**Given records**
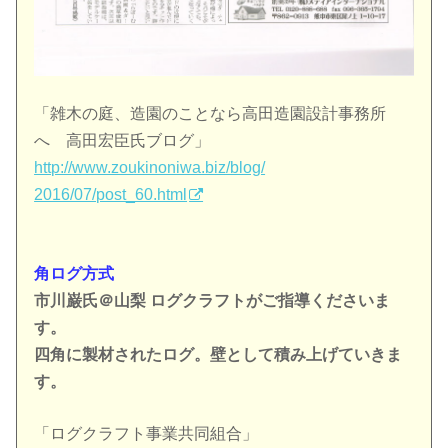
「雑木の庭、造園のことなら高田造園設計事務所
へ 高田
宏臣氏ブログ」
http://
www.zoukinoniwa.biz/blog/
2016/07/post_60.html
角ログ方式
市川巌氏＠山梨 ログクラフトがご指導くださいま
す。
四角に製材されたログ。壁として積み上げていきま
す。
「ログクラフト事業共同組合」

**Task directions**
Print the lines of the material, exactly and only, from the line that contains "市川巌氏＠山梨 ログクラフトがご指導くださいま" down to and including the final line.

**Result below**
市川巌氏＠山梨 ログクラフトがご指導くださいま
す。
四角に製材されたログ。壁として積み上げていきま
す。
「ログクラフト事業共同組合」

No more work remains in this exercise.